Every line in the records below that holds the word "Serge" is to be copied.

(Page-level text extractions)
****
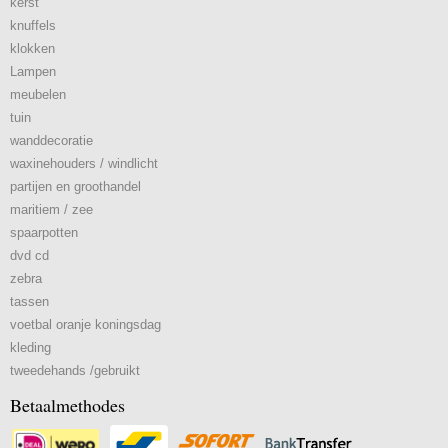
kerst
knuffels
klokken
Lampen
meubelen
tuin
wanddecoratie
waxinehouders / windlicht
partijen en groothandel
maritiem / zee
spaarpotten
dvd cd
zebra
tassen
voetbal oranje koningsdag
kleding
tweedehands /gebruikt
Betaalmethodes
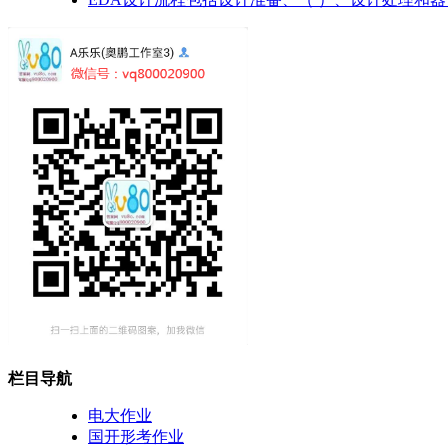
栏目导航
电大作业
国开形考作业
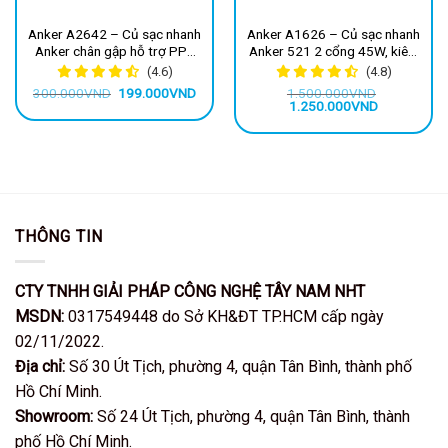
Anker A2642 – Củ sạc nhanh
Anker A1626 – Củ sạc nhanh
Anker chân gập hỗ trợ PPS
Anker 521 2 cổng 45W, kiêm
samsung, công suất 25W
pin sạc dự phòng 5000mAh
(4.6)
(4.8)
20W
Giá
Giá
300.000
VND
199.000
VND
1.500.000
VND
gốc
hiện
Giá
Giá
1.250.000
VND
là:
tại
gốc
hiện
300.000VND.
là:
là:
tại
199.000VND.
1.500.000VND.
là:
1.250.000V
THÔNG TIN
CTY TNHH GIẢI PHÁP CÔNG NGHỆ TÂY NAM NHT
MSDN:
0317549448 do Sở KH&ĐT TP.HCM cấp ngày
02/11/2022.
Địa chỉ:
Số 30 Út Tịch, phường 4, quận Tân Bình, thành phố
Hồ Chí Minh.
Showroom:
Số 24 Út Tịch, phường 4, quận Tân Bình, thành
phố Hồ Chí Minh.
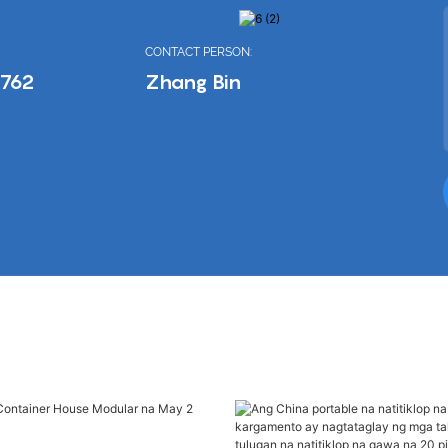
CONTACT PERSON:
6762
Zhang Bin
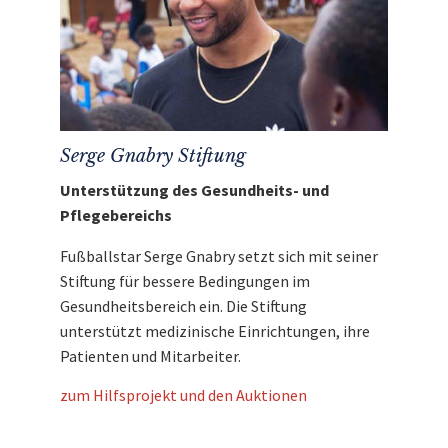
Serge Gnabry Stiftung
Unterstützung des Gesundheits- und
Pflegebereichs
Fußballstar Serge Gnabry setzt sich mit seiner
Stiftung für bessere Bedingungen im
Gesundheitsbereich ein. Die Stiftung
unterstützt medizinische Einrichtungen, ihre
Patienten und Mitarbeiter.
zum Hilfsprojekt und den Auktionen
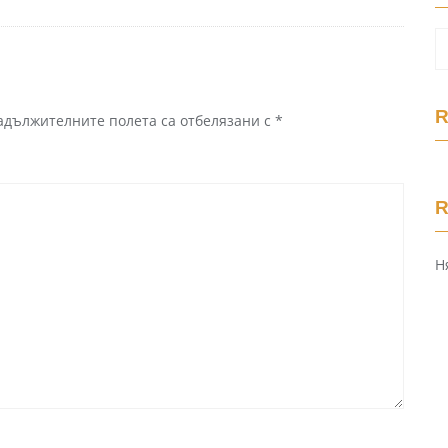
R
адължителните полета са отбелязани с
*
Н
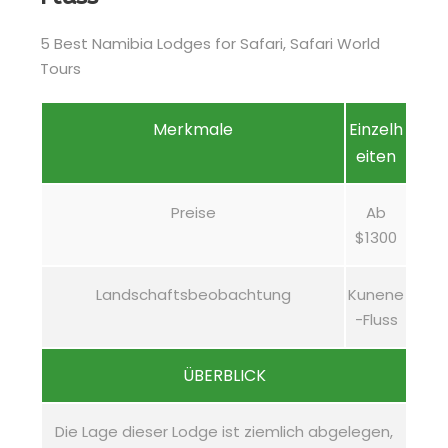
Merkmale
Einzelh
eiten
Preise
Ab
$1300
Landschaftsbeobachtung
Kunene
-Fluss
ÜBERBLICK
Die Lage dieser Lodge ist ziemlich abgelegen,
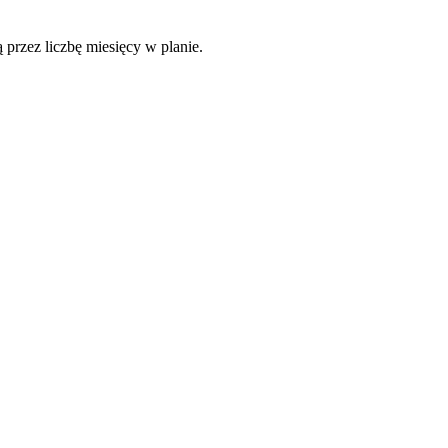
 przez liczbę miesięcy w planie.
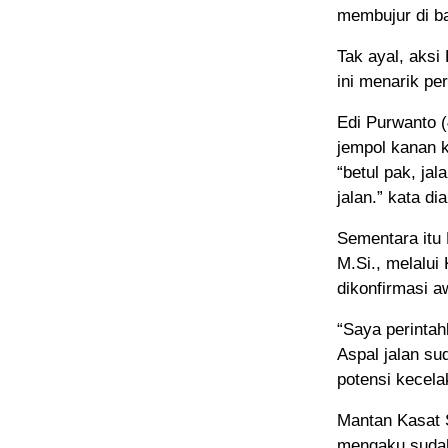
membujur di b
Tak ayal, aksi
ini menarik pe
Edi Purwanto 
jempol kanan 
“betul pak, j
jalan.” kata d
Sementara itu
M.Si., melalui
dikonfirmasi 
“Saya perinta
Aspal jalan s
potensi kecela
Mantan Kasat 
mengaku sudah 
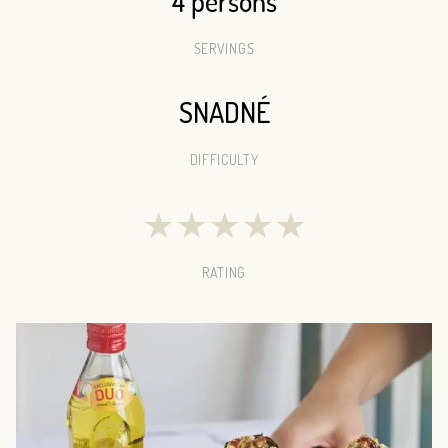
4 persons
SERVINGS
SNADNÉ
DIFFICULTY
★
★
★
★
★
RATING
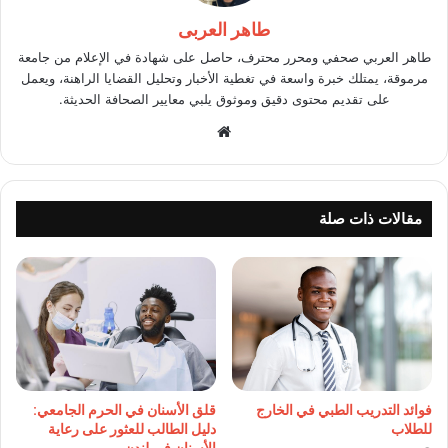
طاهر العربى
طاهر العربي صحفي ومحرر محترف، حاصل على شهادة في الإعلام من جامعة
مرموقة، يمتلك خبرة واسعة في تغطية الأخبار وتحليل القضايا الراهنة، ويعمل
على تقديم محتوى دقيق وموثوق يلبي معايير الصحافة الحديثة.
موقع
الويب
مقالات ذات صلة
فوائد التدريب الطبي في الخارج
قلق الأسنان في الحرم الجامعي:
للطلاب
دليل الطالب للعثور على رعاية
الأسنان في لندن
****
- Output for this task -
Serge Gnabry Stiftung
Fußballstar Serge Gnabry setzt sich mit seiner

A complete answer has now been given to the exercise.